Extracted page text data
++++++++
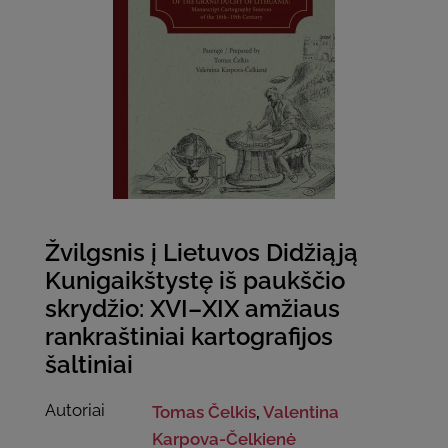
Žvilgsnis į Lietuvos Didžiąją
Kunigaikštystę iš paukščio
skrydžio: XVI–XIX amžiaus
rankraštiniai kartografijos
šaltiniai
Autoriai
Tomas Čelkis
,
Valentina
Karpova-Čelkienė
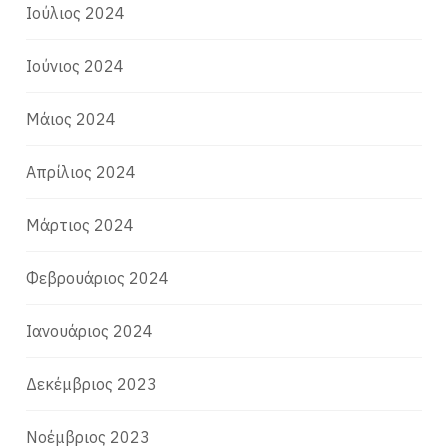
Ιούλιος 2024
Ιούνιος 2024
Μάιος 2024
Απρίλιος 2024
Μάρτιος 2024
Φεβρουάριος 2024
Ιανουάριος 2024
Δεκέμβριος 2023
Νοέμβριος 2023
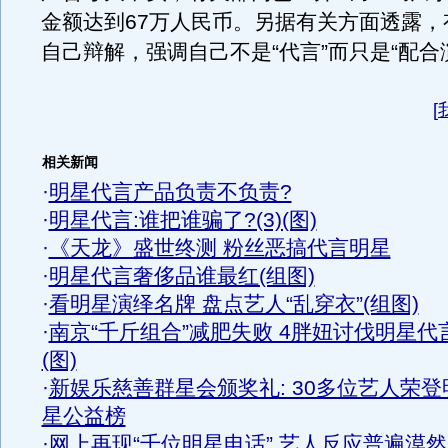
金额达到67万人民币。另据有关方面透露，
自己辩解，强调自己不是“代言”而只是“配合
[
相关新闻
·
明星代言产品负责不负责?
·
明星代言:谁把谁骗了?(3)(图)
·
《天龙》盛世终测 粉丝恶搞代言明星
·
明星代言奢侈品谁最红(组图)
·
看明星演绎名牌 盘点艺人“乱穿衣”(组图)
·
南京“千斤组合”减肥失败 4胖妞讨伐明星代
(图)
·
新娱乐慈善群星会颁奖礼: 30多位艺人荣登
星公益榜
·
网上再现“千位明星电话” 艺人反应普遍漠然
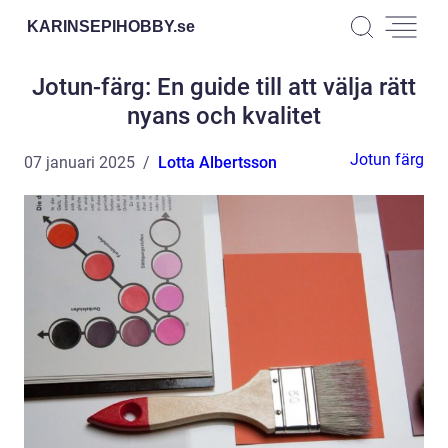
KARINSEPIHOBBY.
se
Jotun-färg: En guide till att välja rätt
nyans och kvalitet
Jotun färg
07 januari 2025
Lotta Albertsson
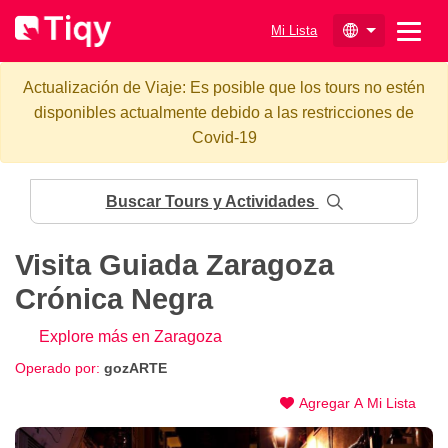
Mi Lista
Actualización de Viaje: Es posible que los tours no estén
disponibles actualmente debido a las restricciones de
Covid-19
Buscar Tours y Actividades
Visita Guiada Zaragoza
Crónica Negra
Explore más en Zaragoza
Operado por:
gozARTE
Agregar A Mi Lista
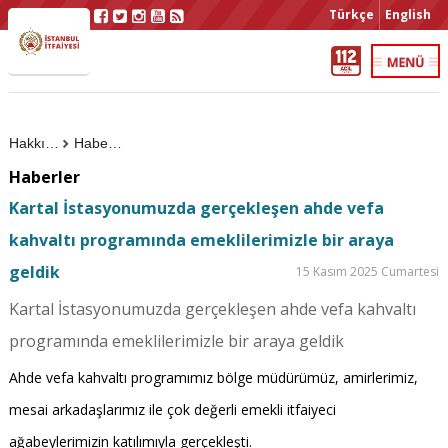
Türkçe
English
Hakkımızda
Haberler
Haberler
Kartal İstasyonumuzda gerçekleşen ahde vefa
kahvaltı programında emeklilerimizle bir araya
geldik
15 Kasım 2025 Cumartesi
Kartal İstasyonumuzda gerçekleşen ahde vefa kahvaltı
programında emeklilerimizle bir araya geldik
Ahde vefa kahvaltı programımız bölge müdürümüz, amirlerimiz,
mesai arkadaşlarımız ile çok değerli emekli itfaiyeci
ağabeylerimizin katılımıyla gerçekleşti.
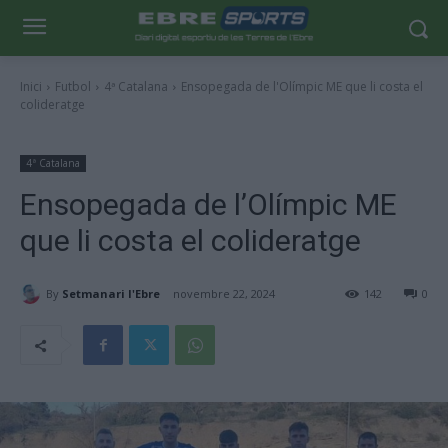
Inici
Futbol
4ª Catalana
Ensopegada de l'Olímpic ME que li costa el
colideratge
4ª Catalana
Ensopegada de l’Olímpic ME
que li costa el colideratge
By
Setmanari l'Ebre
novembre 22, 2024
142
0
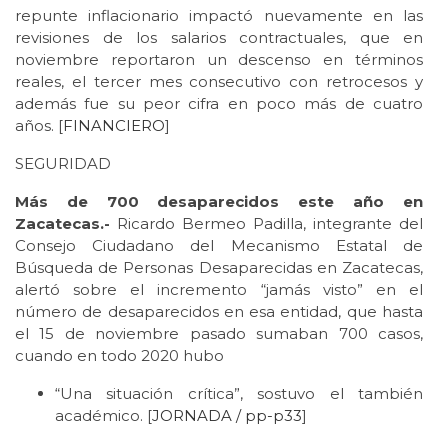
repunte inflacionario impactó nuevamente en las
revisiones de los salarios contractuales, que en
noviembre reportaron un descenso en términos
reales, el tercer mes consecutivo con retrocesos y
además fue su peor cifra en poco más de cuatro
años. [
FINANCIERO
]
SEGURIDAD
Más de 700 desaparecidos este año en
Zacatecas.-
Ricardo Bermeo Padilla, integrante del
Consejo Ciudadano del Mecanismo Estatal de
Búsqueda de Personas Desaparecidas en Zacatecas,
alertó sobre el incremento “jamás visto” en el
número de desaparecidos en esa entidad, que hasta
el 15 de noviembre pasado sumaban 700 casos,
cuando en todo 2020 hubo
“Una situación crítica”, sostuvo el también
académico. [
JORNADA / pp-p33
]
++++++++
• **WORK INSTRUCTIONS**
Each line from the one containing "alertó sobre el" to the final line above should be written out exactly; please omit the others.

• **SOLUTION**
alertó sobre el incremento “jamás visto” en el
número de desaparecidos en esa entidad, que hasta
el 15 de noviembre pasado sumaban 700 casos,
cuando en todo 2020 hubo
“Una situación crítica”, sostuvo el también
académico. [
JORNADA / pp-p33
]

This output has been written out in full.